Был бы Дьявол, провоцирующий: прыгни – полетишь? – можно было бы ответить по известной притче: не искушай! – но лирическая героиня Долиной сама себя искушает, словно проверяя на прочность чудо, которому поверила… С той далекой поры, когда на музыкальных уроках то, что казалось «на вид трудом», оказалось – чудом. С той недалекой поры, когда маменька сказала: «всё разрешено», и стало это «всё» – «не чудно, а чудно». С той уже совсем близкой поры, когда стало ясно, что «обещание чуда – не чудо»… Протянулись ниточки «от моего чуда – до твоего чада»… Адресовано – Марине Цветаевой, так что под «чадом» можно понимать и дочь с «венецианскими глазами», и «чад» болшевской кухни, таинственно связанный с темнотой, чернотой – с теменью глаз, волос, дум…
Вослед «звонко-медному» псевдорыцарю (уж не тому ли падкому на удовольствия «курортнику» в «тесном свитерке»?) брошено – на том же потаенном языке:
Ты то
мерещишься, то чудишься.
Хотя я чуда
не ищу.
Когда-то ты
совсем забудешься.
Тогда-то я
тебя прощу.
Вот, уже и «не ищет». Хотя только чудом и держится. Ожиданием чуда.
А если чуда нет? И не будет?
Ах, худо,
друг мой, очень худо!
Мы все
надеялись на чудо,
А чуда – так
и нет покуда,
А чуда не
произошло.
А что произошло?
Пошли в запретное место, в китайский ресторан, дорвались: скушали блюдо из креветок, думали, что свобода!
Думали, что свобода, а оказалось, что всего-то скушали блюдо из креветок.
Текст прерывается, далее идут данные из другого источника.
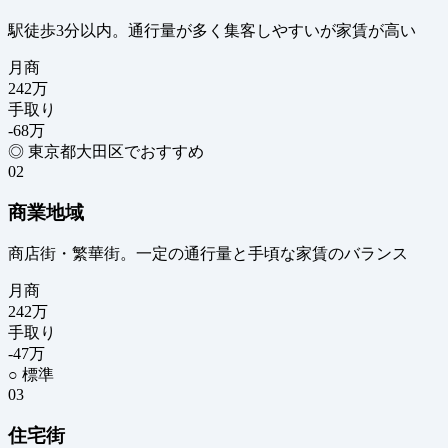
駅徒歩3分以内。通行量が多く集客しやすいが家賃が高い
月商
242
万
手取り
-68
万
◎ 東京都大田区でおすすめ
02
商業地域
商店街・繁華街。一定の通行量と手頃な家賃のバランス
月商
242
万
手取り
-47
万
○ 標準
03
住宅街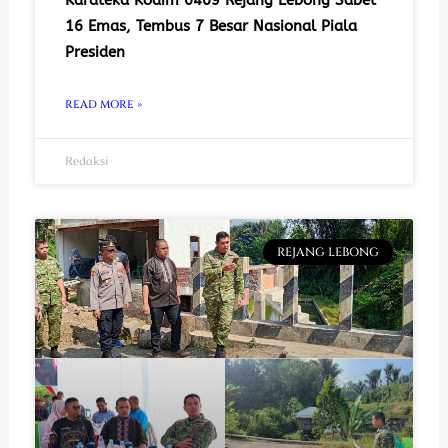
16 Emas, Tembus 7 Besar Nasional Piala
Presiden
READ MORE »
Redaksi
REJANG LEBONG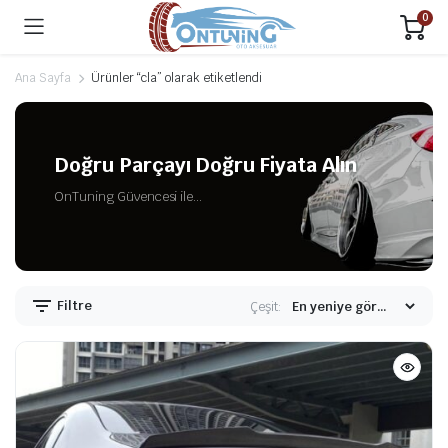
0
Ana Sayfa
Ürünler “cla” olarak etiketlendi
Doğru Parçayı Doğru Fiyata Alın
OnTuning Güvencesi ile...
Filtre
Çeşit: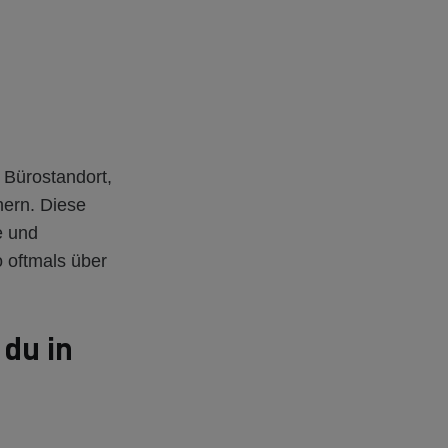
 Bürostandort,
nern. Diese
e und
o oftmals über
du in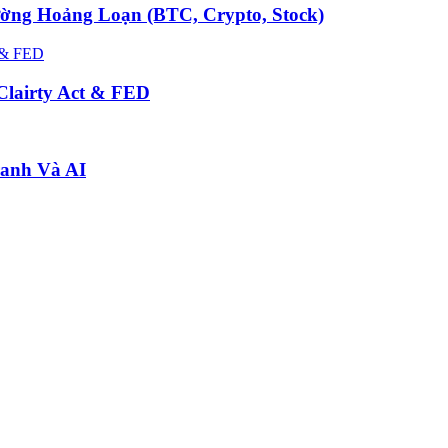
ường Hoảng Loạn (BTC, Crypto, Stock)
Clairty Act & FED
ranh Và AI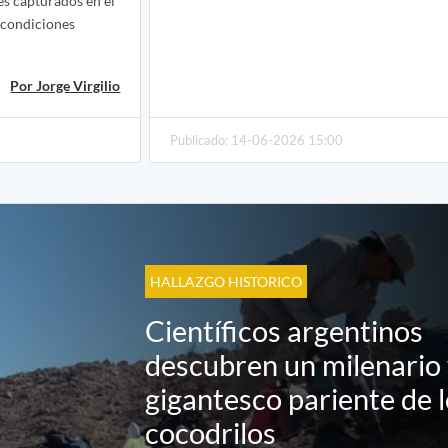
s capturados en el
 condiciones
Por Jorge Virgilio
Publicado: 14-06-2026 15:00
HALLAZGO HISTORICO
Científicos argentinos
descubren un milenario
gigantesco pariente de 
cocodrilos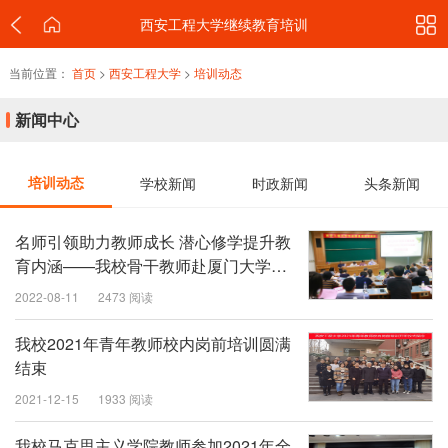
西安工程大学继续教育培训
当前位置：
首页
>
西安工程大学
>
培训动态
新闻中心
培训动态
学校新闻
时政新闻
头条新闻
名师引领助力教师成长 潜心修学提升教
育内涵——我校骨干教师赴厦门大学专
业建设高级研修培训圆满结束
2022-08-11
2473 阅读
我校2021年青年教师校内岗前培训圆满
结束
2021-12-15
1933 阅读
我校马克思主义学院教师参加2021年全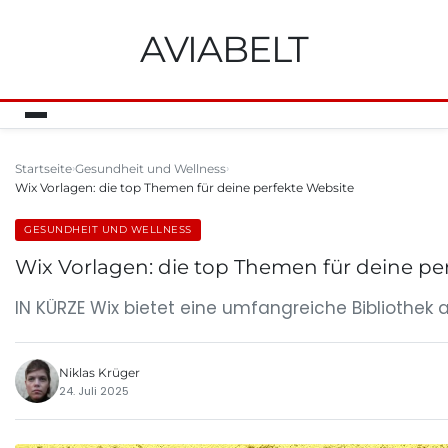
AVIABELT
Startseite
Gesundheit und Wellness
Wix Vorlagen: die top Themen für deine perfekte Website
GESUNDHEIT UND WELLNESS
Wix Vorlagen: die top Themen für deine pe
IN KÜRZE Wix bietet eine umfangreiche Bibliothek
Niklas Krüger
24. Juli 2025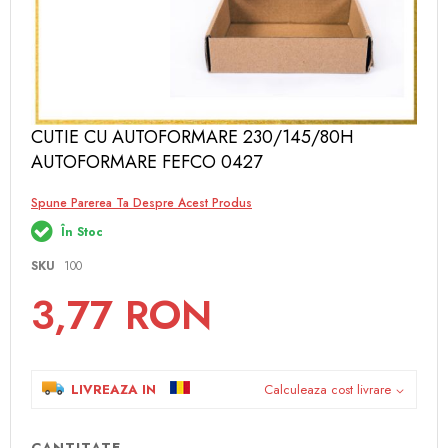
Skip
CUTIE CU AUTOFORMARE 230/145/80H
to
AUTOFORMARE FEFCO 0427
the
beginning
of
Spune Parerea Ta Despre Acest Produs
the
În Stoc
images
gallery
SKU
100
3,77 RON
LIVREAZA IN
Calculeaza cost livrare
CANTITATE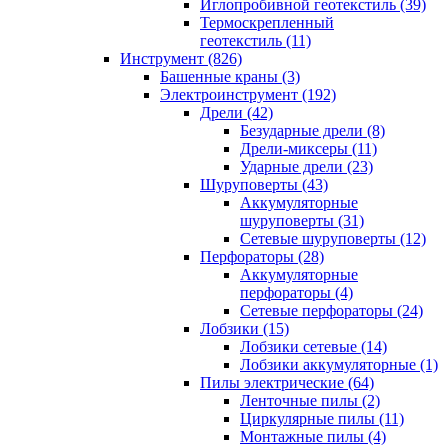
Иглопробивной геотекстиль (39)
Термоскрепленный
геотекстиль (11)
Инструмент (826)
Башенные краны (3)
Электроинструмент (192)
Дрели (42)
Безударные дрели (8)
Дрели-миксеры (11)
Ударные дрели (23)
Шуруповерты (43)
Аккумуляторные
шуруповерты (31)
Сетевые шуруповерты (12)
Перфораторы (28)
Аккумуляторные
перфораторы (4)
Сетевые перфораторы (24)
Лобзики (15)
Лобзики сетевые (14)
Лобзики аккумуляторные (1)
Пилы электрические (64)
Ленточные пилы (2)
Циркулярные пилы (11)
Монтажные пилы (4)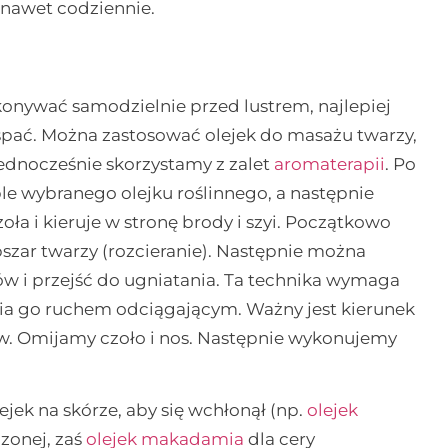
awet codziennie.
ywać samodzielnie przed lustrem, najlepiej
pać. Można zastosować olejek do masażu twarzy,
jednocześnie skorzystamy z zalet
aromaterapii
. Po
le wybranego olejku roślinnego, a następnie
ła i kieruje w stronę brody i szyi. Początkowo
zar twarzy (rozcieranie). Następnie można
w i przejść do ugniatania. Ta technika wymaga
rania go ruchem odciągającym. Ważny jest kierunek
ów. Omijamy czoło i nos. Następnie wykonujemy
k na skórze, aby się wchłonął (np.
olejek
czonej, zaś
olejek makadamia
dla cery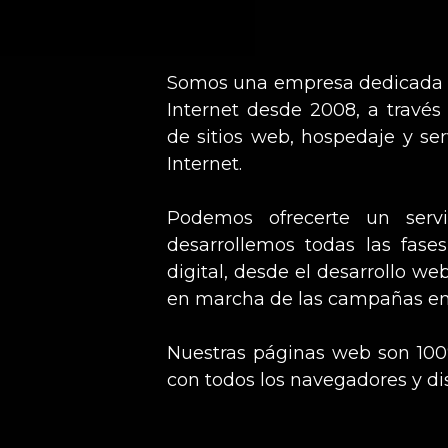
Somos una empresa dedicada a
Internet desde 2008, a través
de sitios web, hospedaje y se
Internet.
Podemos ofrecerte un serv
desarrollemos todas las fase
digital, desde el desarrollo web
en marcha de las campañas en 
Nuestras páginas web son 100
con todos los navegadores y dis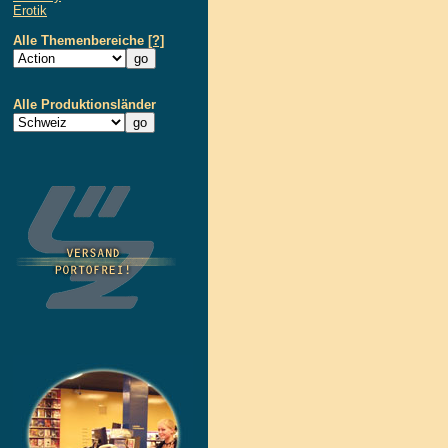
Erotik
Alle Themenbereiche
[?]
Alle Produktionsländer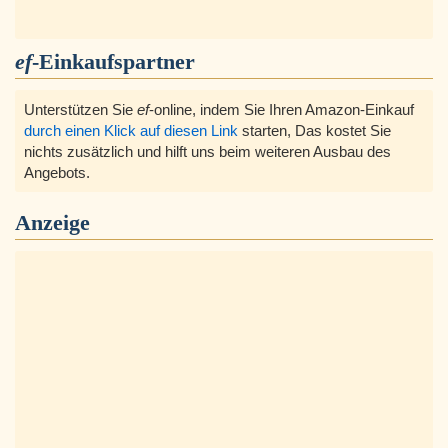
ef
-Einkaufspartner
Unterstützen Sie
ef
-online, indem Sie Ihren Amazon-Einkauf
durch einen Klick auf diesen Link
starten, Das kostet Sie
nichts zusätzlich und hilft uns beim weiteren Ausbau des
Angebots.
Anzeige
Оказалось, что в этой новой свободе «нас, бумажных, отличишь от любых сермяжных». То есть библиофилы, перекочевавшие со Сретенки на Аэропортовскую, мечтатели «магнитофоннейшей эры», «последние шестидесятники», опоздавшие родиться, – в одно прекрасное утро обнаружили себя «в другой стране». И не прижились.
Не все, конечно, а лишь те «советские сумасшедшие», о которых песня.
Причем
страна? – Никто ни в чем не виноват,
Когда везде
полуразлад, полураспад.
И
расщепляется невидимо строка,
И облучает
жизнь мою наверняка.
Под грохот дискотек падают прежние авторитеты, верность чуду становится ностальгической, хранить ее лучше в тайне.
Пусть уж
лучше в стиле ретро –
Но не надо в
стиле диско!
От вашего диско – к моему ретро – можно тут повторить в стиле Вероники Долиной.
[1] С Бродским Долина познакомилась в Нью-Йорке, где оказалась с концертной бригадой. Стала уговаривать Бродского посетить Москву и выступить перед молодым поколением, которое его оценит. Бродский спросил: «Зачем?» и ушел, помахивая пакетиком с подаренными ему записями.
Опубликовано с согласия автора.
Дата публикации: 27 октября 2005 года.